Sample from a circle. The ratio between the number of uniform samples falling in a square with sidelength 2 and the samples which fall into the circle enclosed by this square can be used to calculate $\pi$. Down below the ratio between uniformly distributed random samples falling into the red area and samples falling into the purple area are $\tfrac\pi4$.


In [2]:
fig, ax = plt.subplots(figsize=(4,4))

colors = sns.color_palette()
b = colors[0]
r = colors[2]

ax.add_patch(plt.Rectangle((-1,-1), 2, 2, fill=True, facecolor=r, edgecolor='none', lw=2, alpha=1))
ax.add_patch(plt.Circle((0,0), 1, fill=True, facecolor=b, edgecolor='none', alpha=1))
ax.set_xlim(-1,1)
ax.set_ylim(-1,1)

None



In [3]:
# Prepare animation:
from IPython.display import display, clear_output, display_png
from IPython.core.pylabtools import print_figure
from IPython.html.widgets import Latex, Image, HBox, FlexBox
import time

def prepare_matplotlib(res=500):
    fig, ax1 = plt.subplots(1, 1, figsize=(4, 4))

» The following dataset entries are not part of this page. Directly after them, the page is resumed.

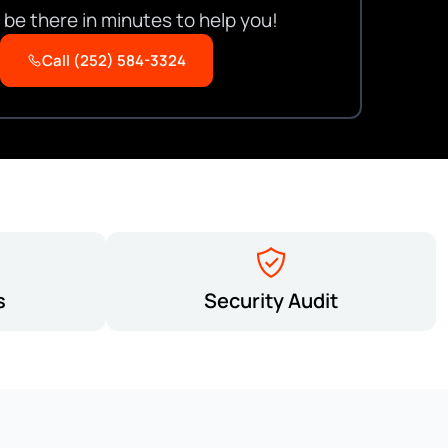
be there in minutes to help you!
Call (252) 584-3324
s
Security Audit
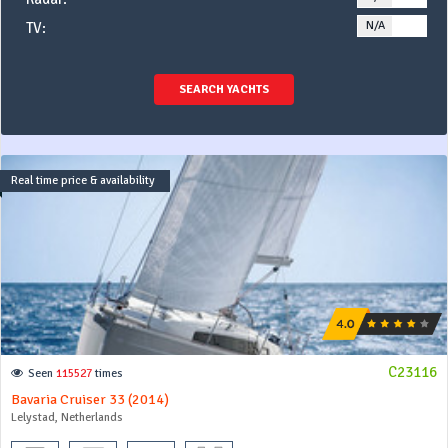
N/A
YE
TV:
SEARCH YACHTS
Real time price & availability
C23116
Seen
115527
times
Bavaria Cruiser 33 (2014)
Lelystad, Netherlands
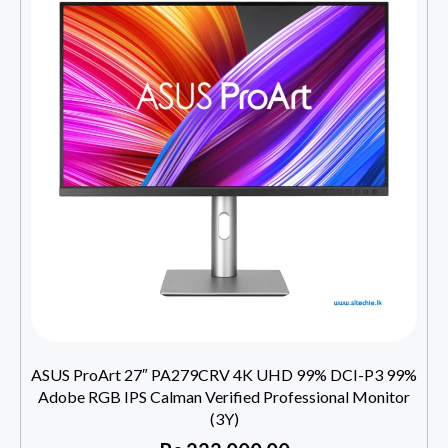
ASUS ProArt 27″ PA279CRV 4K UHD 99% DCI-P3 99%
Adobe RGB IPS Calman Verified Professional Monitor
(3Y)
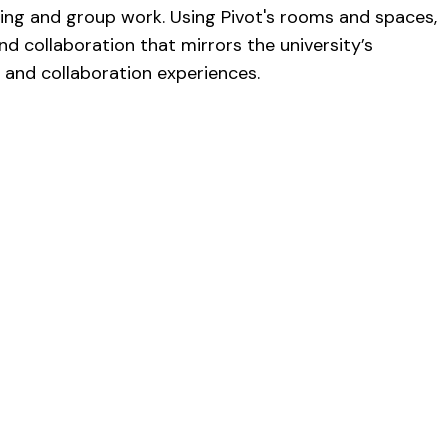
king and group work. Using Pivot's rooms and spaces,
d collaboration that mirrors the university’s
g and collaboration experiences.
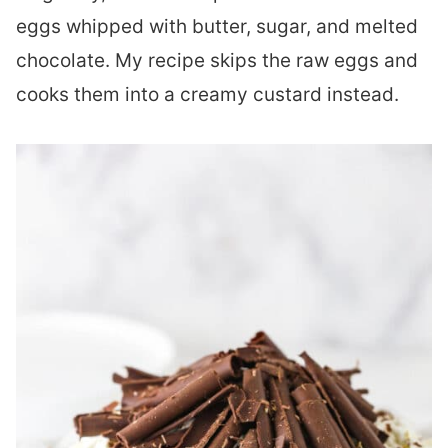
eggs whipped with butter, sugar, and melted
chocolate. My recipe skips the raw eggs and
cooks them into a creamy custard instead.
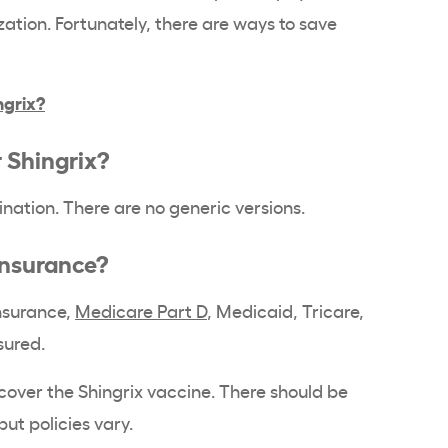
tion. Fortunately, there are ways to save
ngrix?
r Shingrix?
nation. There are no generic versions.
 insurance?
insurance,
Medicare Part D
, Medicaid, Tricare,
nsured.
cover the Shingrix vaccine. There should be
 but policies vary.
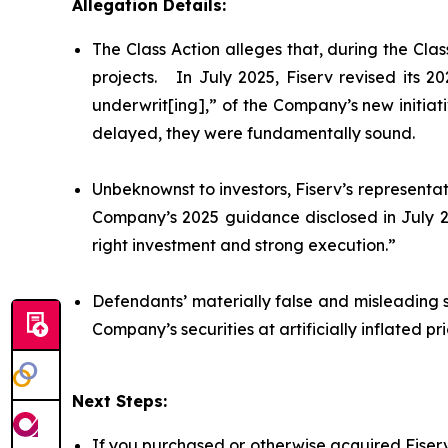
Allegation Details:
The Class Action alleges that, during the Cl
projects. In July 2025, Fiserv revised its 
underwrit[ing],” of the Company’s new initiat
delayed, they were fundamentally sound.
Unbeknownst to investors, Fiserv’s representat
Company’s 2025 guidance disclosed in July 20
right investment and strong execution.”
Defendants’ materially false and misleading 
Company’s securities at artificially inflated 
Next Steps:
If you purchased or otherwise acquired Fiserv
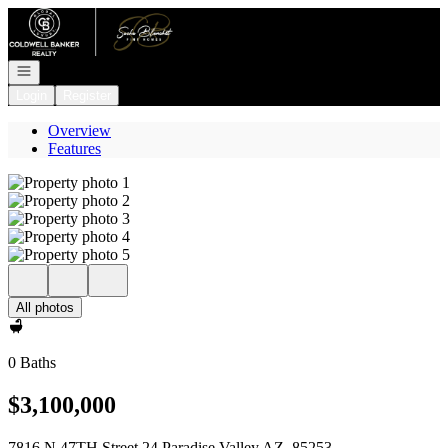
Go to: Homepage
Open navigation
Login
Register
Overview
Features
All photos
0 Baths
$3,100,000
7816 N 47TH Street 24 Paradise Valley AZ, 85253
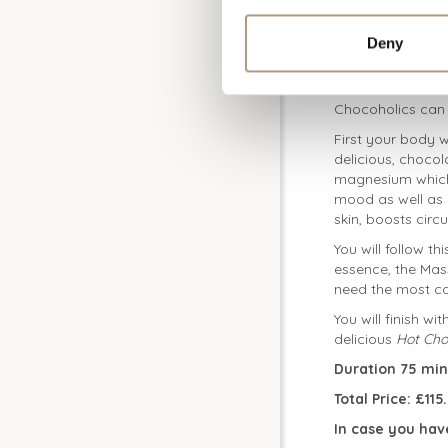
Deny
Choccy Delight
Chocoholics can 
First your body w
delicious, chocol
magnesium which 
mood as well as i
skin, boosts circ
You will follow th
essence, the Mas
need the most ca
You will finish wi
delicious
Hot Cho
Duration 75 min
Total Price: £11
In case you hav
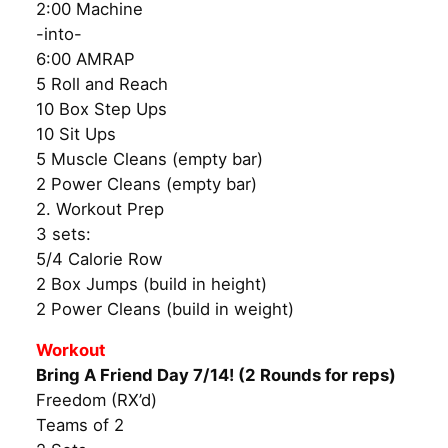
2:00 Machine
-into-
6:00 AMRAP
5 Roll and Reach
10 Box Step Ups
10 Sit Ups
5 Muscle Cleans (empty bar)
2 Power Cleans (empty bar)
2. Workout Prep
3 sets:
5/4 Calorie Row
2 Box Jumps (build in height)
2 Power Cleans (build in weight)
Workout
Bring A Friend Day 7/14! (2 Rounds for reps)
Freedom (RX’d)
Teams of 2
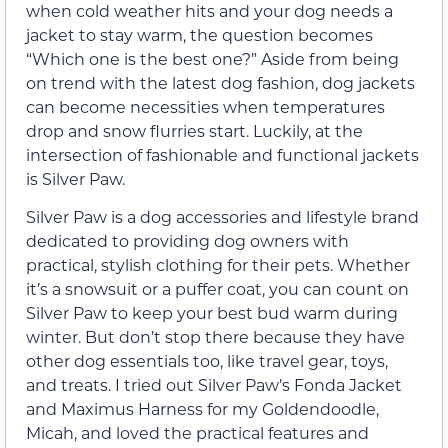
when cold weather hits and your dog needs a
jacket to stay warm, the question becomes
“Which one is the best one?” Aside from being
on trend with the latest dog fashion, dog jackets
can become necessities when temperatures
drop and snow flurries start. Luckily, at the
intersection of fashionable and functional jackets
is Silver Paw.
Silver Paw is a dog accessories and lifestyle brand
dedicated to providing dog owners with
practical, stylish clothing for their pets. Whether
it’s a snowsuit or a puffer coat, you can count on
Silver Paw to keep your best bud warm during
winter. But don’t stop there because they have
other dog essentials too, like travel gear, toys,
and treats. I tried out Silver Paw’s Fonda Jacket
and Maximus Harness for my Goldendoodle,
Micah, and loved the practical features and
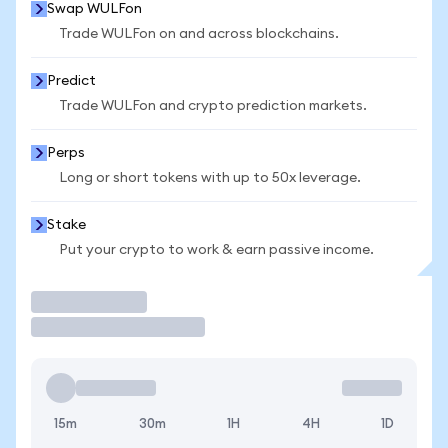
Swap WULFon
Trade WULFon on and across blockchains.
Predict
Trade WULFon and crypto prediction markets.
Perps
Long or short tokens with up to 50x leverage.
Stake
Put your crypto to work & earn passive income.
Trade
15m
30m
1H
4H
1D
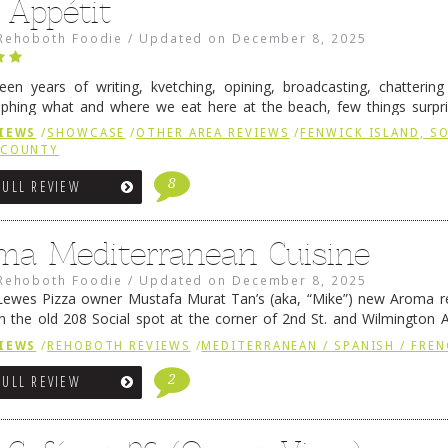
 Appétit
Rehoboth Foodie
/
Updated on
December 8, 2025
fteen years of writing, kvetching, opining, broadcasting, chatterin
phing what and where we eat here at the beach, few things surpr
e to time there is an exception, and one of those exceptions 
IEWS
/
SHOWCASE
/
OTHER AREA REVIEWS
/
FENWICK ISLAND, 
 reading
→
 COUNTY
8
FULL REVIEW
ma Mediterranean Cuisine
Rehoboth Foodie
/
Updated on
December 8, 2025
ewes Pizza owner Mustafa Murat Tan’s (aka, “Mike”) new Aroma re
in the old 208 Social spot at the corner of 2nd St. and Wilmington 
 was previously home of Stoney Lonen Irish Pub and …
Continue read
IEWS
/
REHOBOTH REVIEWS
/
MEDITERRANEAN / SPANISH / FREN
2
FULL REVIEW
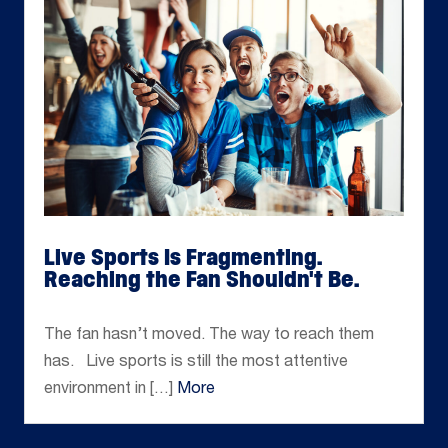
Live Sports Is Fragmenting.
Reaching the Fan Shouldn't Be.
May 12, 2026
The fan hasn’t moved. The way to reach them
has. Live sports is still the most attentive
environment in […]
More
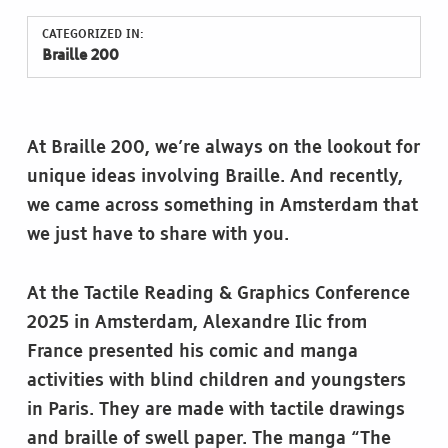
CATEGORIZED IN:
Braille 200
At Braille 200, we’re always on the lookout for
unique ideas involving Braille. And recently,
we came across something in Amsterdam that
we just have to share with you.
At the Tactile Reading & Graphics Conference
2025 in Amsterdam, Alexandre Ilic from
France presented his comic and manga
activities with blind children and youngsters
in Paris. They are made with tactile drawings
and braille of swell paper. The manga “The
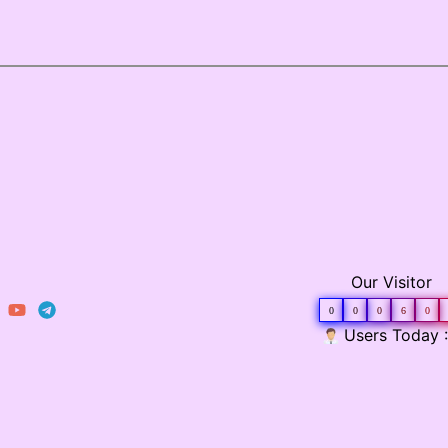
Our Visitor
0
0
0
6
0
Users Today :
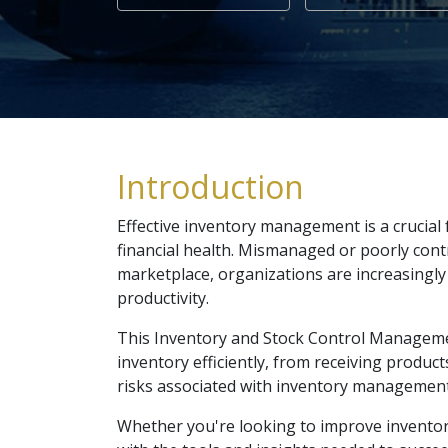
Introduction
Effective inventory management is a crucial 
financial health. Mismanaged or poorly contr
marketplace, organizations are increasingly 
productivity.
This Inventory and Stock Control Managemen
inventory efficiently, from receiving produc
risks associated with inventory management,
Whether you're looking to improve inventory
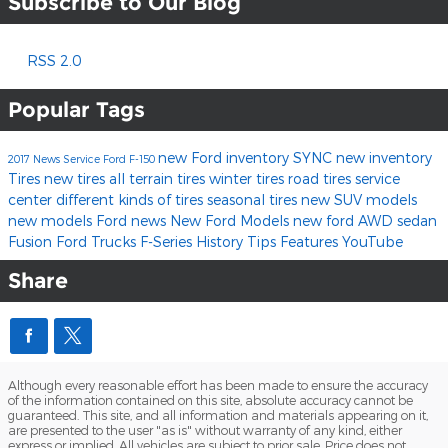
Subscribe to Our Blog
RSS 2.0
Popular Tags
new Ford inventory
SYNC
new inventory
2017
News
Service
Ford F-150
Tires
new tires
all terrain tires
winter tires
road tires
service
center
different kinds of tires
seasonal tires
new SUV models
new models
Ford news
New Ford Models
new ford
AWD
sedan
Fusion
Ford
Trucks
F-Series
History
Tips
Features
YouTube
Share
Although every reasonable effort has been made to ensure the accuracy
of the information contained on this site, absolute accuracy cannot be
guaranteed. This site, and all information and materials appearing on it,
are presented to the user "as is" without warranty of any kind, either
express or implied. All vehicles are subject to prior sale. Price does not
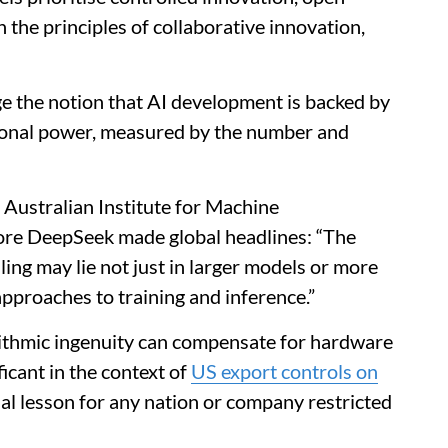
 the principles of collaborative innovation,
e the notion that AI development is backed by
ional power, measured by the number and
 Australian Institute for Machine
re DeepSeek made global headlines: “The
ing may lie not just in larger models or more
approaches to training and inference.”
rithmic ingenuity can compensate for hardware
ficant in the context of
US export controls on
cial lesson for any nation or company restricted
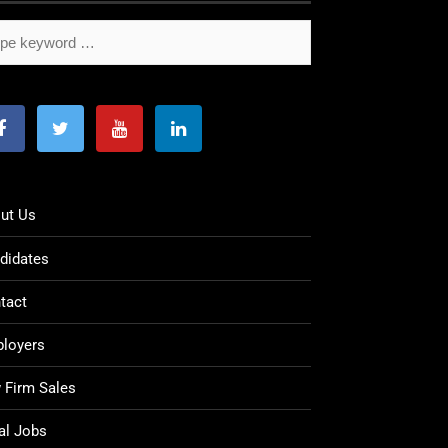
ut Us
didates
tact
loyers
 Firm Sales
al Jobs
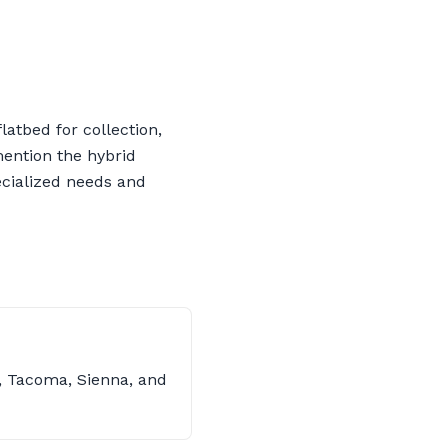
latbed for collection,
 mention the hybrid
ecialized needs and
s, Tacoma, Sienna, and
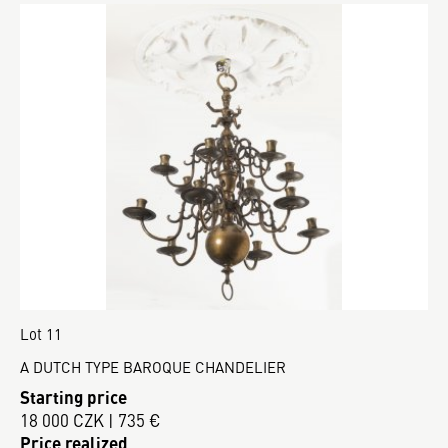
Lot 11
A DUTCH TYPE BAROQUE CHANDELIER
Starting price
18 000 CZK | 735 €
Price realized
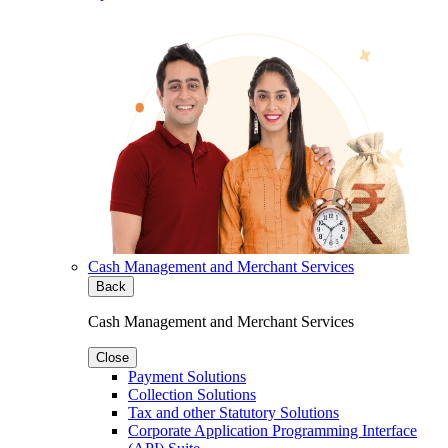
Cash Management and Merchant Services
Back
Cash Management and Merchant Services
Close
Payment Solutions
Collection Solutions
Tax and other Statutory Solutions
Corporate Application Programming Interface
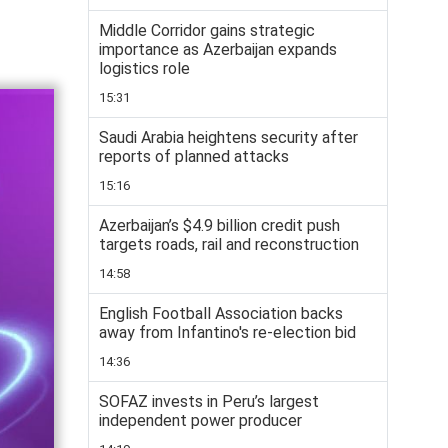
Middle Corridor gains strategic
importance as Azerbaijan expands
logistics role
15:31
Saudi Arabia heightens security after
reports of planned attacks
15:16
Azerbaijan’s $4.9 billion credit push
targets roads, rail and reconstruction
14:58
English Football Association backs
away from Infantino's re-election bid
14:36
SOFAZ invests in Peru’s largest
independent power producer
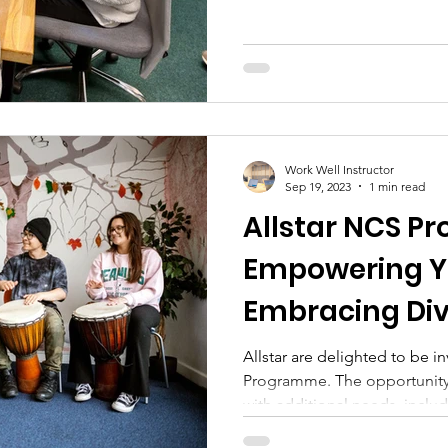
Work Well Instructor
Sep 19, 2023
1 min read
Allstar NCS P
Empowering Y
Embracing Div
Allstar are delighted to be 
Programme. The opportunity 
with additional needs, includ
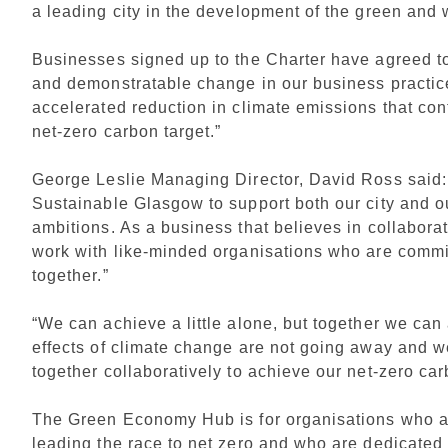
a leading city in the development of the green and
Businesses signed up to the Charter have agreed to:
and demonstratable change in our business practice
accelerated reduction in climate emissions that con
net-zero carbon target.”
George Leslie Managing Director, David Ross said
Sustainable Glasgow to support both our city and o
ambitions. As a business that believes in collabora
work with like-minded organisations who are commi
together.”
“We can achieve a little alone, but together we can
effects of climate change are not going away and 
together collaboratively to achieve our net-zero ca
The Green Economy Hub is for organisations who a
leading the race to net zero and who are dedicated 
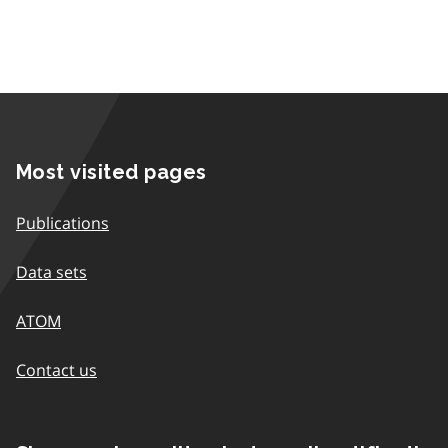
Most visited pages
Publications
Data sets
ATOM
Contact us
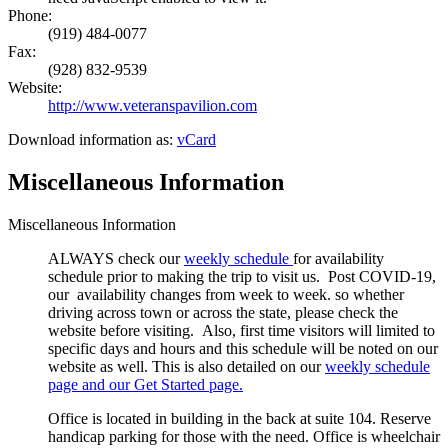
Phone:
(919) 484-0077
Fax:
(928) 832-9539
Website:
http://www.veteranspavilion.com
Download information as:
vCard
Miscellaneous Information
Miscellaneous Information
ALWAYS check our
weekly schedule
for availability
schedule prior to making the trip to visit us. Post COVID-19,
our availability changes from week to week. so whether
driving across town or across the state, please check the
website before visiting. Also, first time visitors will limited to
specific days and hours and this schedule will be noted on our
website as well. This is also detailed on our
weekly schedule
page and our Get Started page.
Office is located in building in the back at suite 104. Reserve
handicap parking for those with the need. Office is wheelchair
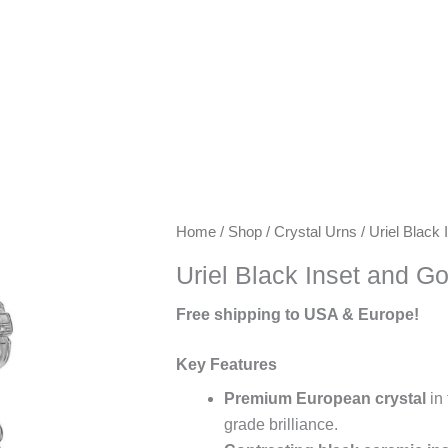
Keywords:
Home
/
Shop
/
Crystal Urns
/ Uriel Black
exclusive
Uriel Black Inset and G
urns,
artisanal
Free shipping to USA & Europe!
urns,
luxury
Key Features
keepsake
Premium European crystal
in 
urns,
grade brilliance.
premium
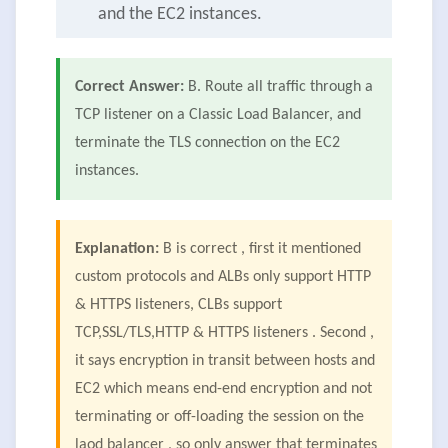
and the EC2 instances.
Correct Answer:
B. Route all traffic through a
TCP listener on a Classic Load Balancer, and
terminate the TLS connection on the EC2
instances.
Explanation:
B is correct , first it mentioned
custom protocols and ALBs only support HTTP
& HTTPS listeners, CLBs support
TCP,SSL/TLS,HTTP & HTTPS listeners . Second ,
it says encryption in transit between hosts and
EC2 which means end-end encryption and not
terminating or off-loading the session on the
laod balancer , so only answer that terminates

    _ = ax1.xaxis.set_visible(False)
    _ = ax1.yaxis.set_visible(False)
    #_ = ax1.set_xlim((-1,1))
    #_ = ax1.set_ylim((-1,1))

    # Reset plots
    #sc_in, = ax1.plot([], [], ls='', ms=3, marker='.', color=b)
    #sc_out, = ax1.plot([], [], ls='', ms=3, marker='.', color=r)
    image = np.ones((res**2))*0.
    colormap = cm.colors.ListedColormap([[1,1,1,0], b, r])

    imshow = ax1.imshow(image.reshape(res,res).astype(int), 
                        cmap=colormap, interpolation='nearest', aspect='auto', vmin=0, vmax=2)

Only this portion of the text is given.